● ACTIVITY
Repeat every record exactly as written, but leave out the pictures.
• • • • • • •
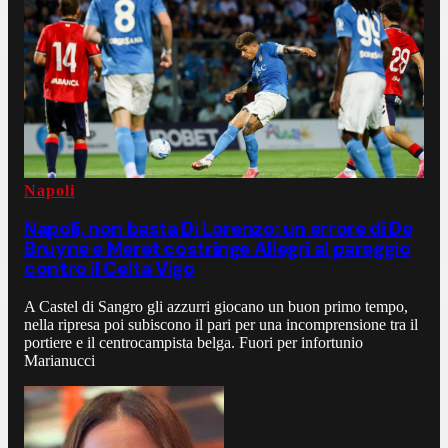
Napoli
Napoli, non basta Di Lorenzo: un errore di De
Bruyne e Meret costringe Allegri al pareggio
contro il Celta Vigo
A Castel di Sangro gli azzurri giocano un buon primo tempo,
nella ripresa poi subiscono il pari per una incomprensione tra il
portiere e il centrocampista belga. Fuori per infortunio
Marianucci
• • • • • • •
● RESPONSE FOR THIS EXERCISE
Napoli
Napoli, non basta Di Lorenzo: un errore di De
Bruyne e Meret costringe Allegri al pareggio
contro il Celta Vigo
A Castel di Sangro gli azzurri giocano un buon primo tempo,
nella ripresa poi subiscono il pari per una incomprensione tra il
portiere e il centrocampista belga. Fuori per infortunio
Marianucci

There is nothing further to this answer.